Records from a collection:

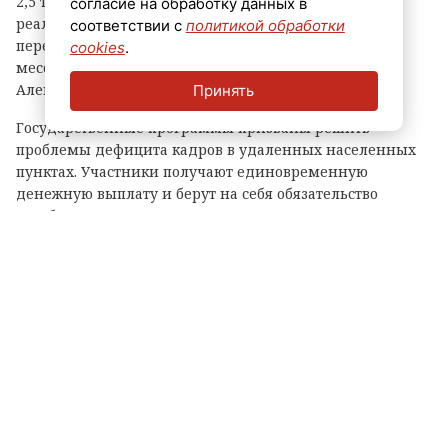
2,5 тысячи медицинских специалистов. Итогами
согласие на обработку данных в
реализации проектов и судьбами врачей,
соответствии с
политикой обработки
перебравшихся в 47-й регион, в своем канале в
cookies
.
мессенджере «Макс» поделился глава области
Александр Дрозденко.
Принять
Государственные программы призваны решить
проблемы дефицита кадров в удаленных населенных
пунктах. Участники получают единовременную
денежную выплату и берут на себя обязательство
отработать оговоренный срок в конкретном
медучреждении. Такой подход гарантирует жителям
районов своевременную помощь, дает возможность
привлечь квалифицированных специалистов и создать
для них комфортные условия для жизни и карьерного
роста.
Когда кадровый голод в больницах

[Exercise aim]: Repeat only the lines starting at the one that contains "районов своевременную помощь, дает" and ending at the last line above, exactly as written.

[Finished exercise]:
районов своевременную помощь, дает возможность
привлечь квалифицированных специалистов и создать
для них комфортные условия для жизни и карьерного
роста.
Когда кадровый голод в больницах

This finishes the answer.